As we’ve all surely seen by now, there are early retail samples in the wild for Intel’s 11th-generation Core desktop CPUs, ‘Rocket Lake-S’, and early reviews to go along with them.
Pre-NDA reviews have said good things, bad things and ugly things. What’s not being said (or just not being disclosed) is that they’re running beta firmware and/or not being tested properly.
Author’s Note: Andrei Frumusanu from Anandtech has reached out in this Tweet to clarify how Anandtech does Core to Core latency testing https://twitter.com/andreif7/status/1373942191920406530?s=19
Now, the program we use for Core to Core testing was made by one of our authors, Clamchowder, and can be found here (https://bit.ly/3rbDmFi) or here if you want to compile it yourself (https://github.com/clamchowder/CoherencyLatency)
Now, we don’t know why our Core to Core latency results are approximately double of Anandtech’s however, we are going to make a more in-depth article about core to core latency and comparing different interconnects to each other but it is safe to say that our core to core latency testing will be incomparable to Anandtech’s.
Original Article: I’ve struggled with writing this article because it means poking holes in a review written by someone hugely respected in our community. The fact is though that we can’t know everything and being human means we make mistakes. I’m going to focus on two early takes for Intel’s Rocket Lake-S CPUs. Well, one’s a review, and claims to be.

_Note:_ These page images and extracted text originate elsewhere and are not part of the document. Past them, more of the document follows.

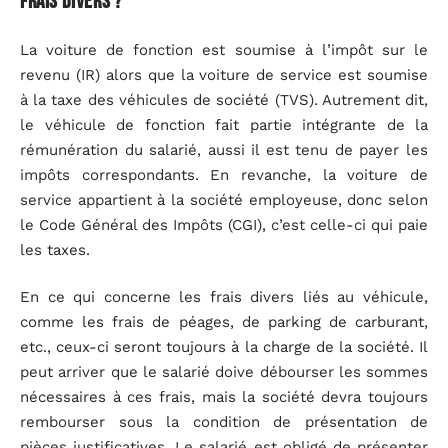
frais divers ?
La voiture de fonction est soumise à l’impôt sur le
revenu (IR) alors que la voiture de service est soumise
à la taxe des véhicules de société (TVS). Autrement dit,
le véhicule de fonction fait partie intégrante de la
rémunération du salarié, aussi il est tenu de payer les
impôts correspondants. En revanche, la voiture de
service appartient à la société employeuse, donc selon
le Code Général des Impôts (CGI), c’est celle-ci qui paie
les taxes.
En ce qui concerne les frais divers liés au véhicule,
comme les frais de péages, de parking de carburant,
etc., ceux-ci seront toujours à la charge de la société. Il
peut arriver que le salarié doive débourser les sommes
nécessaires à ces frais, mais la société devra toujours
rembourser sous la condition de présentation de
pièces justificatives. Le salarié est obligé de présenter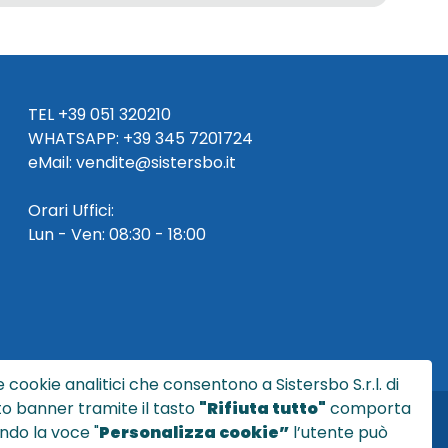
TEL
+39 051 320210
WHATSAPP:
+39
345 7201724
eMai
l
:
vendite@sistersbo.it
Orari Uffici:
Lun - Ven: 08:30 - 18:00
 cookie analitici che consentono a Sistersbo S.r.l. di
sto banner tramite il tasto
"Rifiuta tutto"
comporta
ndo la voce "
Personalizza cookie”
l’utente può
l.it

The other is a “Twitter review”, I suppose. Let’s start there.
CapFrameX’s Flawed Benchmarking
Let’s start with CapFrameX’s thing… This is going to be short. It’s poorly done and deserves to be called out. He tested Comet Lake with 2933 MHz memory in a 2x16GB configuration. The Rocket Lake sample was tested with 3,200 MHz memory in a 4x8GB configuration.
When asked about the timings, he only said it was non-JEDEC. He could have given the Rocket Lake a far faster and more efficient Samsung B-Die kit running at CL14 while Comet Lake got saddled with something like SK Hynix CL18 or 19. This alone can cripple anything memory sensitive on Comet Lake vs Rocket Lake. At a given speed, RAM timings can have a huge impact on effective bandwidth.
Oh oh, many do not agree with the RAM clocks and timings which we used for these benchmarks.CapFrameX’s justification for mis-matching memory kits in their 11700K testing.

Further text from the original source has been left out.